A few days ago, Emily Green posted on Media’s Anywhere Future and brought up a couple of ideas worthy of further discussion. In an anywhere (and everywhere) media environment, we talk often about brands as static entities: marketers that invest in advertising as part of a way to build an abstract concept that we call “brand.” Emily talks about brands in this way in her post, and she alludes to something that she calls a “threaded media experience.” She’s dead-on with the idea, and the media industry is abubble with the discussion of what they call cross platform. Advertisers refer to this same thing as cross media.
I’d like to take this a step further to say that technology is driving brands and media in co-opetition to define and monetize the cross-platform media experience.
Building on this, there are two ideas at hand. The first is the concept of media as brand which includes media brands as well as marketer-created media. The second is the often-overlooked business of media that speaks to cross-platform and cross-media experiences.
Technologists tend to think of media as static digital bits that ride across networks, but delivering Emily’s cross-platform, threaded media experience isn’t as easy as write once, publish many. The so-called digital content won’t be the same from one platform to another (television, internet, mobile, outdoor, out-of-home, retail, and so on and so forth), and the monetization models (subscriptions and advertising) will be very different as well. The real challenge will be to define this threaded media experience across platforms, brands and business models.
And even if you can deliver it, will it be profitable for media companies and network operators? Will it deliver the ROI that marketers demand?
Just take a look at the internet and digital media. Online publishers are making money by transitioning below-the-line marketing dollars from direct mail, print, local and other advertising budgets — but these new media are unable to sustain the same levels and quality of content production that we’ve seen in the print media. So newspapers are struggling, and we have bloggers instead. Puhleez!
Throw internet video into the media mix, and suddenly you’ll see the ad dollars flowing in that direction, though not to the same levels as with broadcast and cable television. Instead of family- and advertiser-friendly America’s Funniest Home Videos, we have YouTube which remains anathema to advertising dollars.
It’s the free-rider syndrome that I discussed in my last post. We think about how we’re going to take 30 Rock to three screens, but we don’t stop to think about what 30 Rock will look like if the broadcast advertising dollars dwindle and the “content” is monetized in a three-screen environment. We fail to consider how budgets, priorities and production values will play out in this cross-platform world:
- If the network operator demands a bigger piece of the ad revenues for mobile distribution, what will happen to audience reach?

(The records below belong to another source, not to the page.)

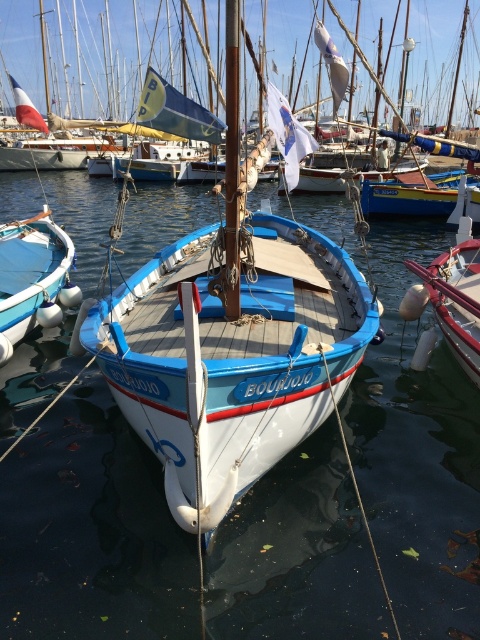 Please look at the image and locate the point at coordinates (x=92, y=531). What object is at that point?

The clear blue water at center is located at point (x=92, y=531).

You are standing at the edge of the marina and want to know which of the two points, point [109,182] or point [181,492], is closer to you. Can you determine this based on the scene?

Point [109,182] is closer to you than point [181,492] because it is further to the viewer in the scene.

You are an observer standing at the edge of the marina looking out. You see the clear blue water at center and the white matte boat at left. Which object appears taller in the scene?

The clear blue water at center appears taller than the white matte boat at left in the scene. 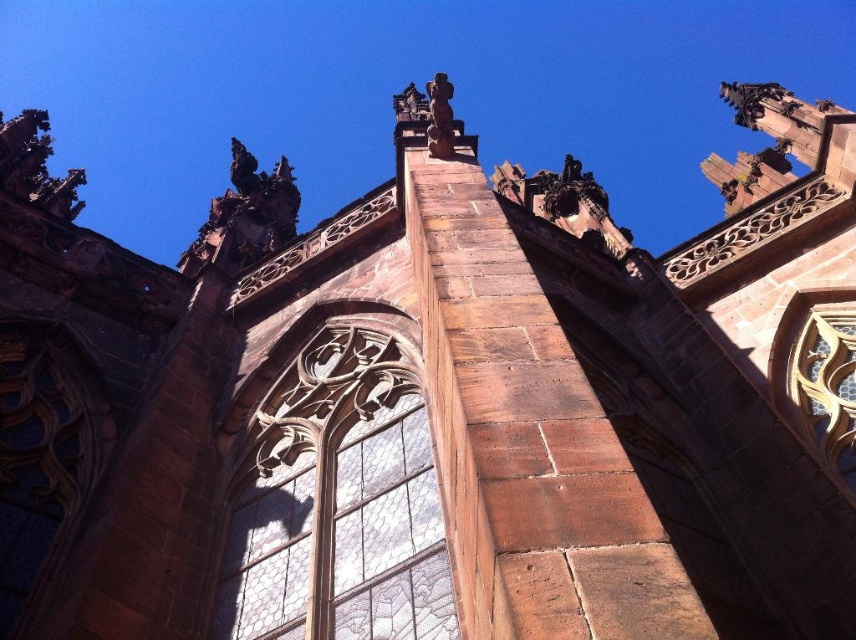 Question: Considering the relative positions of clear glass window at center and clear glass window at upper right in the image provided, where is clear glass window at center located with respect to clear glass window at upper right?

Choices:
 (A) left
 (B) right

Answer: (A)

Question: Which point is farther to the camera?

Choices:
 (A) clear glass window at center
 (B) clear glass window at upper right

Answer: (B)

Question: Which object is closer to the camera taking this photo?

Choices:
 (A) clear glass window at center
 (B) clear glass window at upper right

Answer: (A)

Question: In this image, where is clear glass window at center located relative to clear glass window at upper right?

Choices:
 (A) left
 (B) right

Answer: (A)

Question: Does clear glass window at center have a greater width compared to clear glass window at upper right?

Choices:
 (A) no
 (B) yes

Answer: (B)

Question: Which point is farther from the camera taking this photo?

Choices:
 (A) 815,378
 (B) 295,522

Answer: (A) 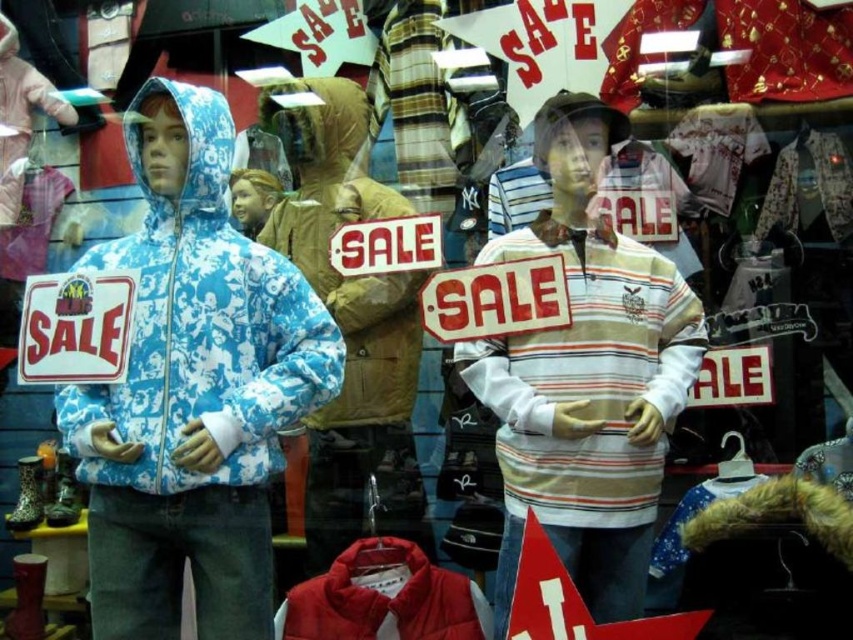 Question: Which point appears closest to the camera in this image?

Choices:
 (A) (505, 413)
 (B) (357, 404)
 (C) (456, 589)

Answer: (A)

Question: Which object appears farthest from the camera in this image?

Choices:
 (A) striped cotton shirt at center
 (B) brown fuzzy jacket at center
 (C) blue printed jacket at left
 (D) red down jacket at lower center

Answer: (B)

Question: Is blue printed jacket at left positioned behind brown fuzzy jacket at center?

Choices:
 (A) yes
 (B) no

Answer: (B)

Question: Observing the image, what is the correct spatial positioning of striped cotton shirt at center in reference to blue printed jacket at left?

Choices:
 (A) left
 (B) right

Answer: (B)

Question: Which point is closer to the camera?

Choices:
 (A) brown fuzzy jacket at center
 (B) red down jacket at lower center
 (C) striped cotton shirt at center
 (D) blue printed jacket at left

Answer: (D)

Question: Does striped cotton shirt at center have a greater width compared to red down jacket at lower center?

Choices:
 (A) no
 (B) yes

Answer: (B) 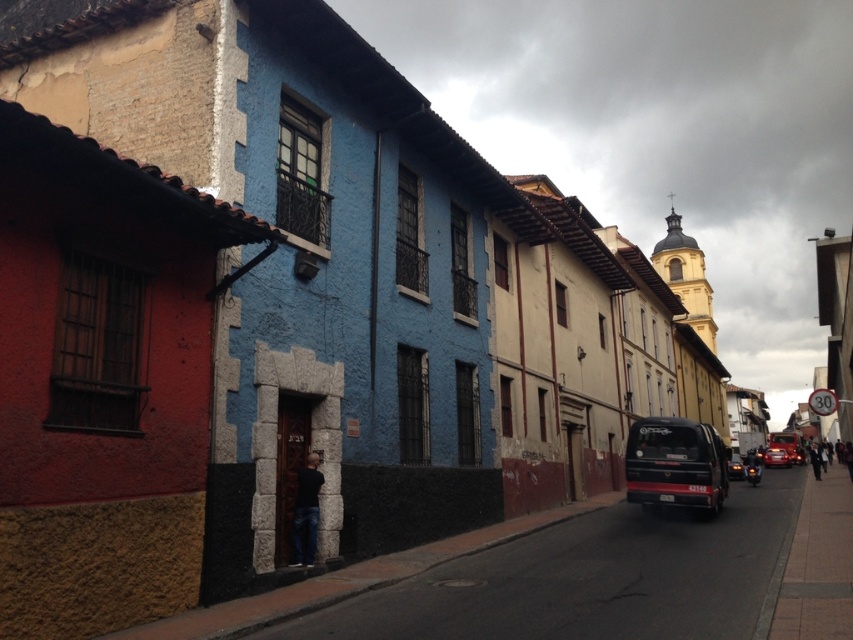 Can you confirm if black matte van at center is taller than shiny black car at center-right?

Indeed, black matte van at center has a greater height compared to shiny black car at center-right.

Is black matte van at center positioned at the back of shiny black car at center-right?

No, it is not.

Where is `black matte van at center`? The image size is (853, 640). black matte van at center is located at coordinates (675, 465).

The image size is (853, 640). I want to click on black matte van at center, so click(x=675, y=465).

Between shiny red car at right and shiny black car at center-right, which one is positioned lower?

shiny red car at right is below.

Does point (782, 464) lie in front of point (737, 474)?

That is False.

Does point (785, 460) lie behind point (732, 467)?

That is True.

Locate an element on the screen. The image size is (853, 640). shiny red car at right is located at coordinates (776, 458).

From the picture: Who is more forward, (809,529) or (766,456)?

Point (809,529)

Is brick sidewalk at lower right in front of shiny red car at right?

Yes, it is in front of shiny red car at right.

Which is in front, point (775, 609) or point (767, 452)?

Point (775, 609)

Identify the location of brick sidewalk at lower right. (814, 564). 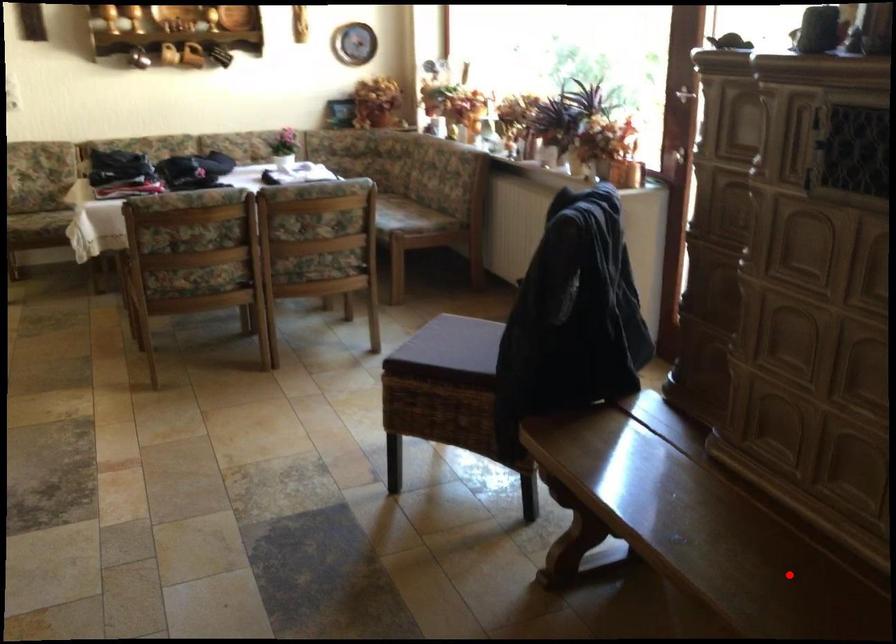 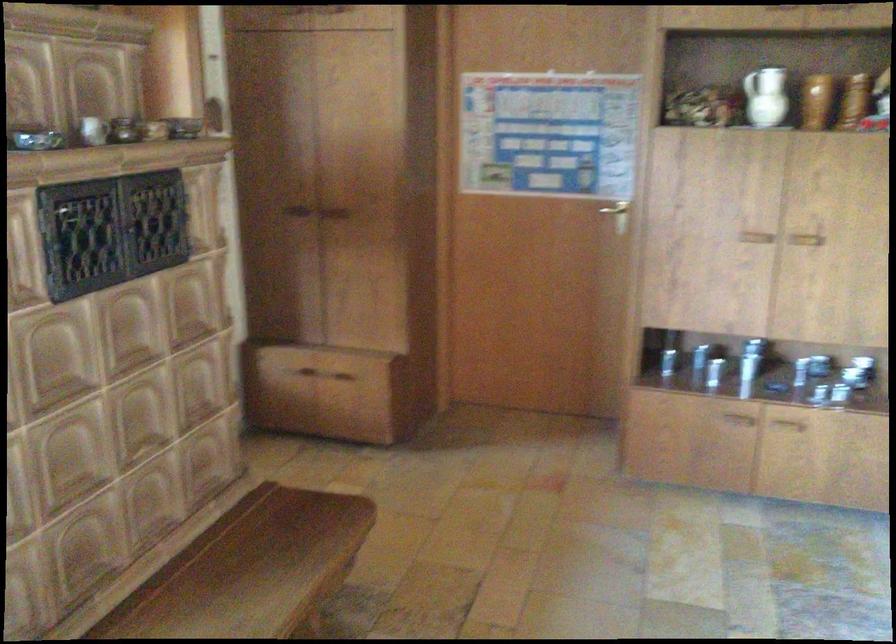 Question: I am providing you with two images of the same scene from different viewpoints. Given a red point in image1, look at the same physical point in image2. Is it:

Choices:
 (A) Closer to the viewpoint
 (B) Farther from the viewpoint

Answer: (B) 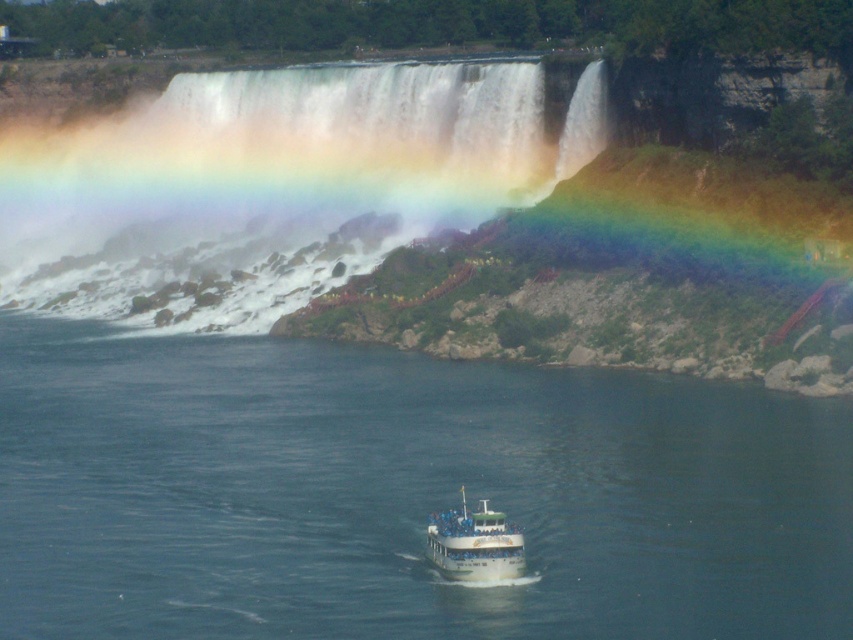 Question: Observing the image, what is the correct spatial positioning of white misty waterfall at upper center in reference to white glossy boat at center?

Choices:
 (A) right
 (B) left

Answer: (B)

Question: Among these points, which one is nearest to the camera?

Choices:
 (A) (440, 548)
 (B) (10, 227)
 (C) (669, 388)

Answer: (A)

Question: Is white misty waterfall at upper center further to the viewer compared to white glossy boat at center?

Choices:
 (A) no
 (B) yes

Answer: (B)

Question: Can you confirm if clear blue water at center is thinner than white glossy boat at center?

Choices:
 (A) no
 (B) yes

Answer: (A)

Question: Which is nearer to the white misty waterfall at upper center?

Choices:
 (A) clear blue water at center
 (B) white glossy boat at center

Answer: (A)

Question: Which of these objects is positioned farthest from the white glossy boat at center?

- Will targeting deliver as promised? Or will re-targeting be the name of the game?
- Will social networks be more, or less, important in the future?
- How will media brands co-exist with advertiser brands?
- And how will the interplay between subscriptions and advertising vary between platforms?
To get an idea of what this threaded media experience may actually look like, take a peek at the American Pie Presents franchise. After two sequels with the original cast, American Pie shifted formula to a straight-to-DVD model. In comparison to the big-dollar productions American Pie 2 and American Wedding, the American Pie Presents properties have been low-cost, profitable productions that retain only one actor from the original movies — Eugene Levy. The lesson is that formulas will change along with production values and distribution. The franchise may exist, and the brand may persist, but it bears little resemblance to the media property many audiences know.
Production costs will clearly fall, but so will production values. We’ve seen this in the past as films have been turned into television shows, and characters have been spun off. Media brands are a continuous work-in-progress. And new business models present their own challenges.
The questions are many, and it’s going to take fifteen years — a full media generation — for content owners, network operators, technology companies and marketers to figure out the cross-platform experience. I know that many media executives are already asking the hard questions about new technologies and where they lead. Technology vision is a good thing to have, but for those tasked with making money from a converged media future, so is a healthy dose of skepticism.